Ancak öyle bir şekilde yapılandırıldı ki, yerel yönetimler etkili olmaya başladı. Konsey yapıları ya belediyelerin bir uzantısı gibi oluyor, ya da muhalif oldukları için sesleri kesiliyor, imkanları ellerinden alınıyordu. Böylece konseylerin belediyelerin denetiminde olmaları kanıksandı. Öyle ki belediyeler konsey başkanlarını kendileri atar oldular. Bunu da sivil alanda birbirleriyle dikey ilişkilerde yarışan topluluklar, kişiler kabul etmiş oldular. Böylece konseyler siyasal alanın bir uzantısı haline geldi. Bugün kent konseyleri yerel iktidarlarda hangi partiler varsa, biraz onların arka bahçeleri gibi.
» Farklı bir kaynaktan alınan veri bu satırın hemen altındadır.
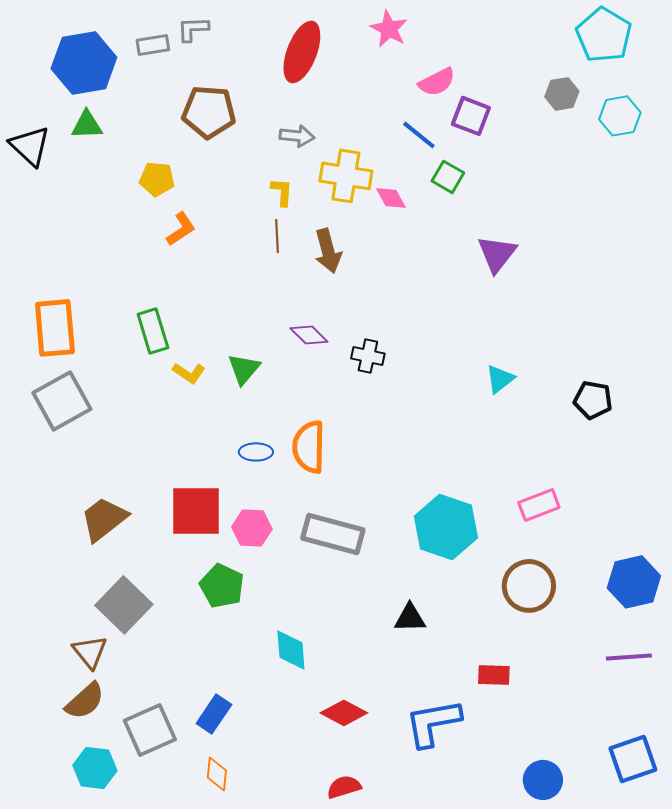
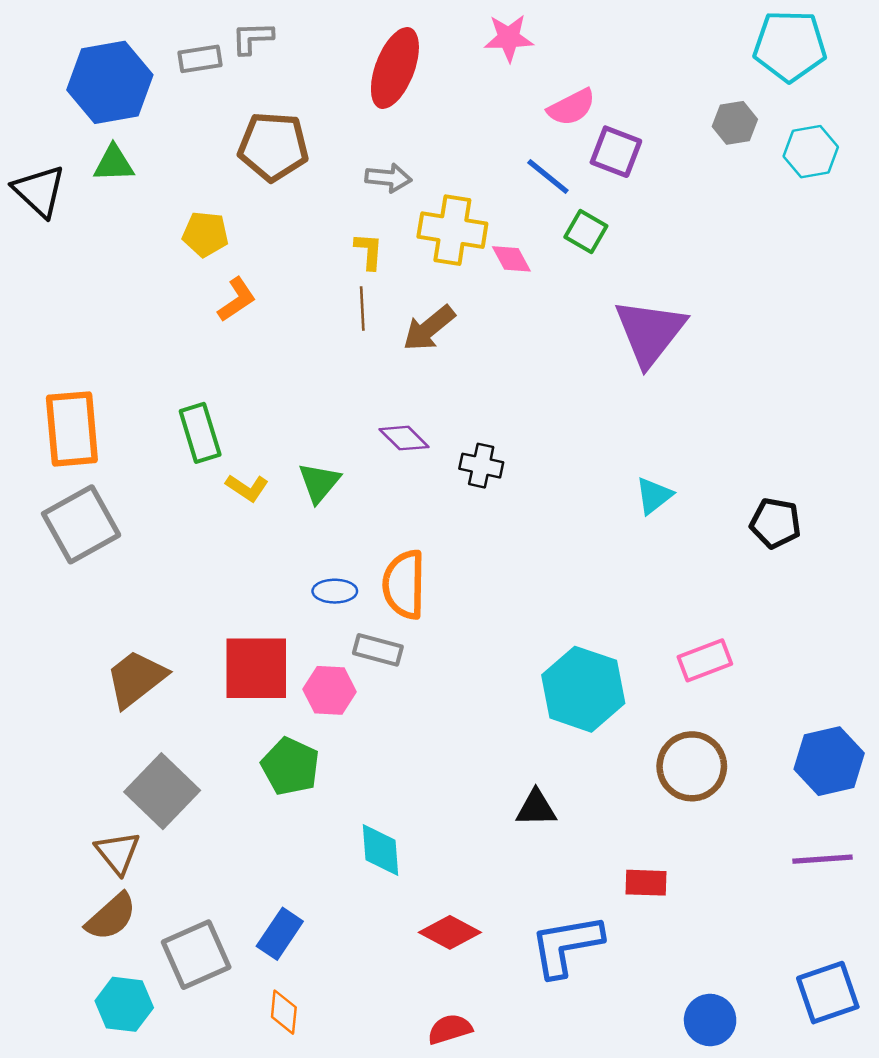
pink star: (389, 29) -> (509, 38), turned -30
cyan pentagon: (604, 35) -> (790, 46), turned -30
brown arrow: (328, 251) -> (429, 328), turned 66
purple triangle: (497, 254) -> (650, 332), size x1.4
gray rectangle: (333, 534) -> (378, 650), moved, size x0.6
Kullanılan kamusal imkanlar, muhataplık koşulları üzerindeki yetkileri, hatta kimlerin yönetici olacaklarına karar vermeleri siviller için bir varlık-yokluk meselesi halini alabiliyor. Neo-liberal öznelerin inşası yönetimlerin kimin sesinin çıkacağına, kimin çıkamayacağına karar verir hale gelmeleri, kimin hayatta kalacağına, kimin kalmayacağına karar vermek gibi bir güce sahip olmaları anlamına geliyor. Kent konseylerinin işlevi sivil alanın tanımlanması ile ilişkili. Kent konseyleri, kamu-özel ilişkilerinde sıklıkla rastlandığı gibi ikircikli bir işleve sahip: Yönetimlere yakın olmak, ahbap-çavuş ilişkileri geliştirmek, imtiyaz elde etmek için kullanılabiliyor.
Kent konseylerinin başkanlarının kimi zaman bir tür “atama” yöntemiyle yönetime geldikleri görülüyor, her ne kadar şekilde seçimler yapılsa da. Bu seçim yönteminin kendisi de tartışmaya muhtaç. Eğer başkanları yönetimle çok uyumlu değillerse, o zaman da pek dikkate alınmıyorlar, etkisizleştiriliyorlar. Kimi zaman da kent konseyleri sivil toplumun enerjisini harekete geçirmek yerine kendilerini temsil ettiklerinin yerine koyuyorlar. Kendileri görüşlerini sergileyerek, etkinlikler düzenleyerek, kamu imkanlarını kullanarak imtiyazlı bir konuma geliyorlar. Bu durumda kamusal niteliklerini kaybederek tıpkı bir STK gibi davranmaya başlıyorlar, hatta içlerine kapanıyorlar. Oysa dünyadaki örneklerde kent konseyleri kamu yönetimleri ile “arayüz” oluşturuyorlar, yaratıcı enerjiyi harekete geçirmek için katılım ilke ve esaslarını belirliyorlar. Yani kısaca kent konseyleri kendilerini temsil etmekle yükümlü değiller. Kent konseyleri gibi yapıların asıl amaçları katılım araçlarını, yöntemlerini geliştirmek.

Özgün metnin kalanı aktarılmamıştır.